Corresponding author: Haruhisa Fukuda, fukuda.haruhisa.977@m.kyushu-u.ac.jp
DOI: 10.31662/jmaj.2025-0150
Received: March 30, 2025
Accepted: July 18, 2025
Advance Publication: September 26, 2025
Published: October 15, 2025
Cite this article as:
Murata F, Maeda M, Fukuda H. Evaluation of Salt Intake Levels and Related Factors in Individuals who Underwent a Specific Health Examination: The LIFE Study. JMA J. 2025;8(4):1214-1219.
Introduction: High salt intake has been linked to various diseases. However, measuring an individual’s salt intake level may be challenging. This study aimed to identify the characteristics of individuals with high salt intake using a salt intake check sheet.
Methods: This is a cross-sectional study that used data from the Longevity Improvement & Fair Evidence (LIFE) Study. Participants were individuals who underwent a specific medical examination between April 2023 and March 2024 and also completed a salt intake check sheet. Individuals with missing data from the health examinations or the salt intake check sheet were excluded from the study. Individuals taking antihypertensives were also excluded.
Exposure factors were defined as participant sex, age range (40-64 and 65-74 years old), smoking, alcohol consumption, regular exercise, body mass index (BMI; <25 kg/m2 or ≥25 kg/m2), and the presence of hypertension during specific health examinations (systolic blood pressure ≥140 mmHg or diastolic blood pressure ≥90 mmHg). The salt intake level of participants, based on scores from the salt intake check sheet, was evaluated as the outcome in this study. Using these scores, participants were categorized into two groups: the low salt intake group (0-13 points) and the high salt intake group (>14 points). To evaluate the factors related to salt intake, the salt intake levels (high or low) of participants were set as the response variable, while the exposure factors were set as the explanatory variables. Modified Poisson regression analysis was then conducted.

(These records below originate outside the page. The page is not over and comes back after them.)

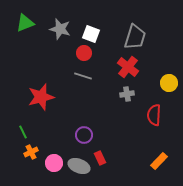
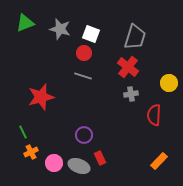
gray cross: moved 4 px right
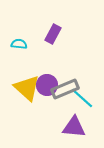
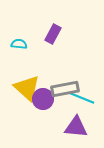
purple circle: moved 4 px left, 14 px down
gray rectangle: rotated 12 degrees clockwise
cyan line: rotated 20 degrees counterclockwise
purple triangle: moved 2 px right
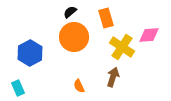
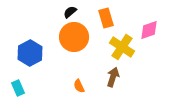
pink diamond: moved 5 px up; rotated 15 degrees counterclockwise
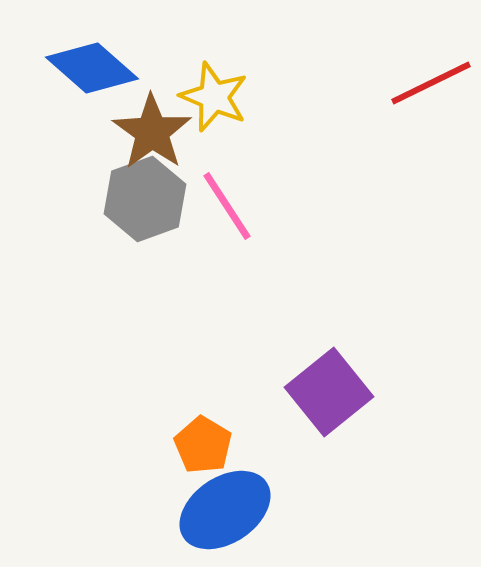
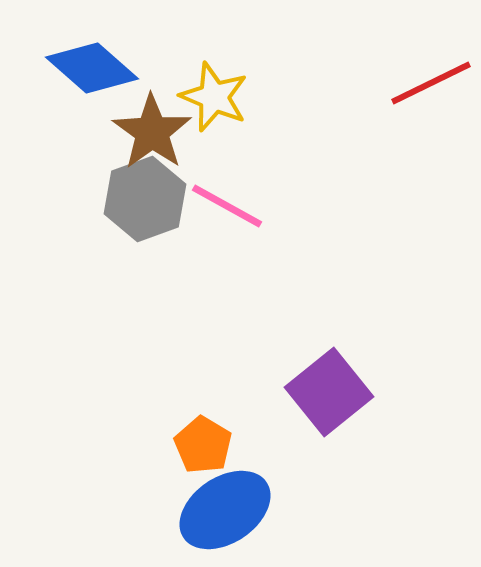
pink line: rotated 28 degrees counterclockwise
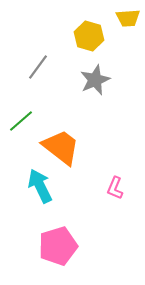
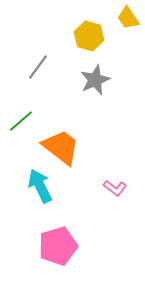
yellow trapezoid: rotated 60 degrees clockwise
pink L-shape: rotated 75 degrees counterclockwise
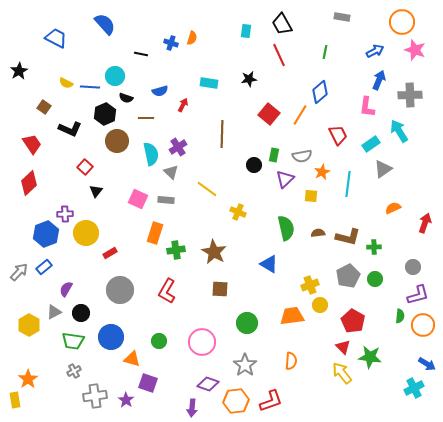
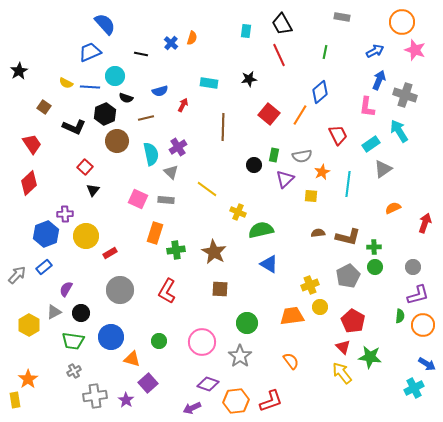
blue trapezoid at (56, 38): moved 34 px right, 14 px down; rotated 50 degrees counterclockwise
blue cross at (171, 43): rotated 24 degrees clockwise
gray cross at (410, 95): moved 5 px left; rotated 20 degrees clockwise
brown line at (146, 118): rotated 14 degrees counterclockwise
black L-shape at (70, 129): moved 4 px right, 2 px up
brown line at (222, 134): moved 1 px right, 7 px up
black triangle at (96, 191): moved 3 px left, 1 px up
green semicircle at (286, 228): moved 25 px left, 2 px down; rotated 90 degrees counterclockwise
yellow circle at (86, 233): moved 3 px down
gray arrow at (19, 272): moved 2 px left, 3 px down
green circle at (375, 279): moved 12 px up
yellow circle at (320, 305): moved 2 px down
orange semicircle at (291, 361): rotated 42 degrees counterclockwise
gray star at (245, 365): moved 5 px left, 9 px up
purple square at (148, 383): rotated 30 degrees clockwise
purple arrow at (192, 408): rotated 60 degrees clockwise
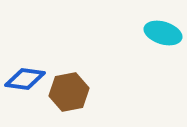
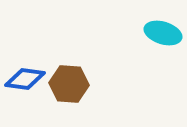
brown hexagon: moved 8 px up; rotated 15 degrees clockwise
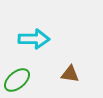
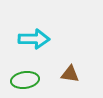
green ellipse: moved 8 px right; rotated 32 degrees clockwise
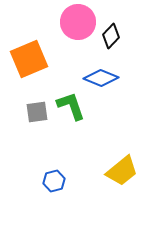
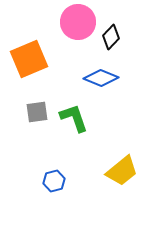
black diamond: moved 1 px down
green L-shape: moved 3 px right, 12 px down
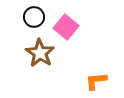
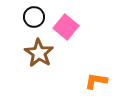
brown star: moved 1 px left
orange L-shape: rotated 15 degrees clockwise
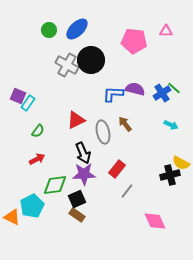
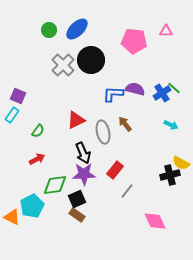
gray cross: moved 4 px left; rotated 15 degrees clockwise
cyan rectangle: moved 16 px left, 12 px down
red rectangle: moved 2 px left, 1 px down
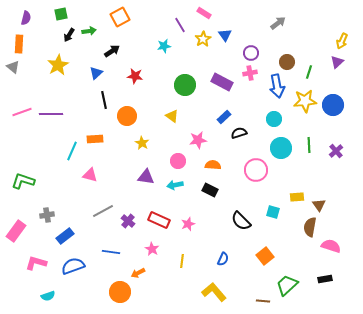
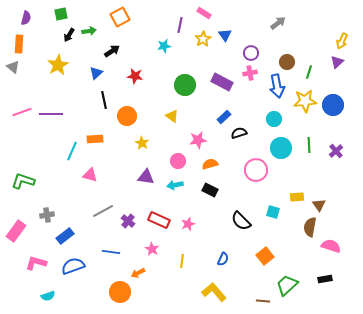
purple line at (180, 25): rotated 42 degrees clockwise
orange semicircle at (213, 165): moved 3 px left, 1 px up; rotated 21 degrees counterclockwise
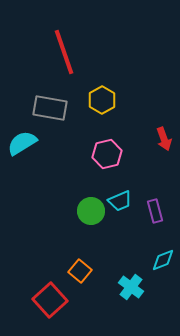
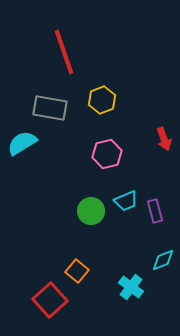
yellow hexagon: rotated 8 degrees clockwise
cyan trapezoid: moved 6 px right
orange square: moved 3 px left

Results: This study comprised 5,157 participants, with 3,745 in the low salt intake group (72.6%) and 1,412 in the high salt intake group (27.4%). Results from the modified Poisson regression analysis conducted to evaluate the correlation between individual salt intake levels and exposure factors showed statistically significant correlations between the following factors and high salt intake: smoking (relative risk [RR] = 1.35, 95% confidence interval [CI]: 1.21-1.50, p < 0.001); alcohol consumption (RR = 1.19, 95% CI: 1.09-1.30, p < 0.001); and BMI >25 kg/m2 (RR = 1.32, 95% CI: 1.19-1.47, p < 0.001). Conversely, participants in the low salt intake group were at lower risk for hypertension compared to those in the high salt intake group; however, the difference was not statistically significant (RR = 0.92, 95% CI: 0.85-1.01, p = 0.08).

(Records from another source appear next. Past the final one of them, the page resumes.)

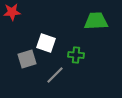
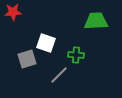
red star: moved 1 px right
gray line: moved 4 px right
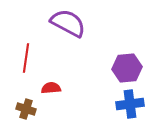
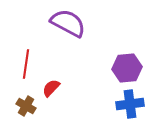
red line: moved 6 px down
red semicircle: rotated 42 degrees counterclockwise
brown cross: moved 3 px up; rotated 12 degrees clockwise
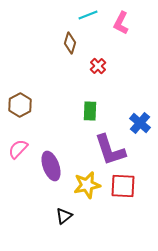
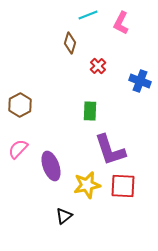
blue cross: moved 42 px up; rotated 20 degrees counterclockwise
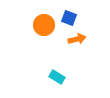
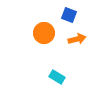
blue square: moved 3 px up
orange circle: moved 8 px down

Conclusions: The results of this study showed that smoking, alcohol consumption, and having a BMI of ≥25 kg/m2 were related to high salt intake.
Key words: salt intake, real-world data, health examination
Excessive salt intake is associated with various lifestyle-related diseases. Previous studies found that a daily salt intake of 10 g results in a blood pressure increase of approximately 6 mmHg over 10 years (1). Thus, studies found that reducing salt intake is crucial in preventing and managing hypertension (2), (3). However, the average salt intake in Japan is 9.8 g (10.7 g for males and 9.1 g for females) (4). These numbers are significantly higher than the daily salt intake of <5 g, as recommended by the World Health Organization (5), and the daily intake of <6 g, as recommended in the Salt Intake Benchmark for Japanese Households (2025 edition) (6). To reinforce efforts made towards reducing individual daily salt intake in Japan, a daily salt intake of <7 g in adults has been outlined as a goal in Health Japan 21 (3rd edition). Various policies are being implemented under Health Japan 21, with a central focus on health-related policies (7).
To achieve the goal of reduced salt intake, appropriate monitoring of an individual’s daily salt intake is indispensable. However, accurately measuring individual salt intake may be challenging. Therefore, alternative methods to identify the degree of salt intake in an individual’s eating habits are necessary. The “My Salt Intake Check Sheet” was developed as a simple tool that allows users to assess their salt intake levels. The salt intake check sheet is a dietary survey method consisting of 13 questions related to dietary habits. The total score is used as a benchmark for individual salt intake levels (8), (9). The check sheet can be used to identify individuals with high salt intake levels by elucidating the characteristics of such individuals. It also supports the evaluation of effective methods to reduce individual daily salt intake levels. This tool is more practical and feasible in large-scale specific health examinations than objective assessments such as 24-hour urinary sodium excretion. Using this validated and accessible tool aids in identifying individuals with high salt intake and exploring their characteristics in real-world community settings. Moreover, it facilitates public health efforts by providing means to monitor salt intake patterns and evaluate targeted interventions. This study aims to identify the characteristics of individuals with high salt intake using the salt intake check sheet.
This study used the data collected during the LIFE Study. The LIFE Study was a multi-site cohort study conducted by Kyushu University. Data were collected on individuals who underwent a specific health examination for research purposes (10). The specific health examination was conducted with the aim of preventing lifestyle-related diseases. The target population was individuals under the National Health Insurance. The examination focused on metabolic syndromes.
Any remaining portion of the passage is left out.